2. Utopia, by Thomas More
Thomas More was a British writer who invented the word "utopia" — from a Greek pun that means both "no place" and "good place" — for this book about his idea of the perfect society. Published in 1516, the book is about a man who has returned from the Isle of Utopia, where many of England's social ills don't exist. Though fictional, the book makes references to many real people and places, and thus has been read as sharp social commentary on the British justice system, politics, and wars. In fact, the book begins with a group of friends discussing how unfair sixteenth century England's inheritance and prison systems are.
On the Isle of Utopia, which scholar Stephen Duncombe calls "Europe turned upside-down," all property is owned communally. When one region has surplus food, they share it with impoverished areas. Other features of the society, according to Duncombe, include "an elected government and priesthood, freedom of speech and religion, public health and education, an economy planned for the good of all, compassionate justice and little crime, and perhaps most Utopian of all, no lawyers."
Many of More's ideas were so influential that several of them have become commonplace in contemporary industrialized societies. Others have simply remained democratic ideals in the West. You can read the full text of Utopia, with modern explanatory notes and helpful background materials, free online at Duncombe's Open Utopia project.
3. Alexis de Toqueville's America
In the early nineteenth century, the French author Alexis de Toqueville set out to the newly-formed United States of America to study its prison system. Like Thomas More's fictional protagonists, who begin their discussion of the Isle of Utopia by talking about prison reform, de Toqueville's project began with prisons and ended with a full exploration of democratic ideals. Eventually he produced two books about his travels though the young country called Democracy in America published in 1835 and 1840.
Though allegedly based on the real-life United States, de Toqueville's vision was pretty idealized. Everywhere he went, he found evidence of a culture where everyone was treated equally and had a chance to reach the highest levels of society despite their birth. Religious freedom was everywhere, as was a more casual manner of relating to one's neighbors. Though he did identify potential problems with democracy, including a tendency toward "soft despotism," De Toqueville's descriptions of a democratic Utopia in action influenced European ideas of democracy throughout the nineteenth century.
It's likely that many of the most idealized ideas of American politics originated in these books. And many democratic European societies, in their quest to spread their Utopian ideals, have engaged in less-than-ideal behavior that led to slaughter and economic oppression in the colonies of India, Africa, and Southeast Asia.
4. Karl Marx's Communism
A couple of decades after de Toqueville published his books about America, Karl Marx's Communist Manifesto popularized the idea of Communism. Though Marx is mostly remembered as a radical who incited working class revolts in the early twentieth century, his work in the three volumes of his masterwork Capital is decidedly philosophical and Utopian.

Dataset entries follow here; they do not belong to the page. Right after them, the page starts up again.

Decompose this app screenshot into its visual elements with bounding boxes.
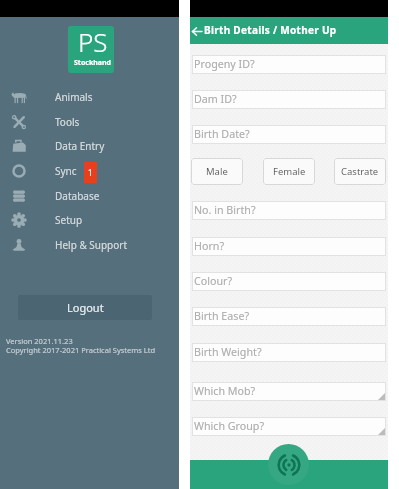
- button[interactable]: No. in Birth?: [192, 201, 386, 220]
- staticText: Birth Weight?: [194, 345, 262, 360]
- staticText: Stockhand: [74, 58, 111, 68]
- button[interactable]: Tools: [0, 110, 179, 134]
- staticText: Version 2021.11.23: [6, 336, 73, 346]
- button[interactable]: Data Entry: [0, 134, 179, 158]
- button[interactable]: Progeny ID?: [192, 55, 386, 74]
- staticText: Male: [206, 165, 228, 178]
- button[interactable]: Sync: [0, 159, 179, 183]
- button[interactable]: Setup: [0, 208, 179, 232]
- button[interactable]: Back: [190, 19, 204, 43]
- button[interactable]: Female: [263, 158, 315, 185]
- staticText: Which Group?: [194, 419, 265, 434]
- button[interactable]: Help & Support: [0, 233, 179, 257]
- staticText: Colour?: [194, 274, 233, 289]
- staticText: Data Entry: [55, 139, 105, 153]
- staticText: Database: [55, 189, 100, 203]
- staticText: Help & Support: [55, 238, 128, 252]
- button[interactable]: Horn?: [192, 237, 386, 256]
- staticText: Birth Ease?: [194, 309, 250, 324]
- button[interactable]: Birth Weight?: [192, 343, 386, 362]
- staticText: PS: [78, 26, 108, 59]
- staticText: Horn?: [194, 239, 225, 254]
- staticText: Tools: [55, 115, 80, 129]
- staticText: Birth Details / Mother Up: [204, 23, 337, 37]
- button[interactable]: Which Group?: [192, 417, 386, 436]
- button[interactable]: Which Mob?: [192, 382, 386, 401]
- staticText: Sync: [55, 164, 77, 178]
- staticText: Birth Date?: [194, 127, 250, 142]
- staticText: Copyright 2017-2021 Practical Systems Lt…: [6, 345, 156, 355]
- button[interactable]: Scan RFID tag: [268, 444, 309, 485]
- staticText: Castrate: [341, 165, 379, 178]
- staticText: Logout: [67, 300, 104, 315]
- button[interactable]: Colour?: [192, 272, 386, 291]
- staticText: Animals: [55, 90, 93, 104]
- button[interactable]: Animals: [0, 85, 179, 109]
- button[interactable]: Database: [0, 184, 179, 208]
- staticText: Setup: [55, 213, 83, 227]
- button[interactable]: Male: [191, 158, 243, 185]
- staticText: Female: [273, 165, 306, 178]
- staticText: Progeny ID?: [194, 57, 255, 72]
- staticText: Dam ID?: [194, 92, 237, 107]
- button[interactable]: Logout: [18, 295, 152, 320]
- button[interactable]: Birth Date?: [192, 125, 386, 144]
- staticText: 1: [88, 167, 93, 178]
- button[interactable]: Birth Ease?: [192, 307, 386, 326]
- staticText: Which Mob?: [194, 384, 256, 399]
- button[interactable]: Dam ID?: [192, 90, 386, 109]
- staticText: No. in Birth?: [194, 203, 256, 218]
- button[interactable]: Castrate: [334, 158, 386, 185]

In these books, Marx argues that the horrific conditions of feudalism inevitably gave way to capitalism, which his parents and grandparents had witnessed firsthand in Europe. But what comes after capitalism, which created its own horrible conditions in cities like London and Manchester, where workers were abused and the air was poisonous with factory smoke? Marx imagined that after a truly global workers' revolution the world would enter a phase of Communism.
For Marx, Communism might as well be Utopia. In the third volume of Capital, he explores how a Communist society would be liberated from the punishing labor of capitalism, and everyone would be able to do many kinds of productive, rewarding work. There would be no bosses, and no class divisions. Resources would be shared and nobody would find themselves without life's necessities.
It's fairly obvious how Marx's powerful vision of a Communist Utopia changed the world in the twentieth century. It inspired coups, union movements, and even hippie communes. Communist-influenced societies fell far short of the Marxist ideal, however, just as many Christian societies in previous centuries fell short of the ideal in their pursuit of Heaven. Millions were slaughtered in China and the Soviet Union, often in the name of achieving Utopia. But the influence of Communist Utopia wasn't all bad. Pop versions of Communism inspired many "soft" revolutions in the uprisings of the 1960s that bloomed across the United States and Europe, often inspiring positive social changes and greater freedoms.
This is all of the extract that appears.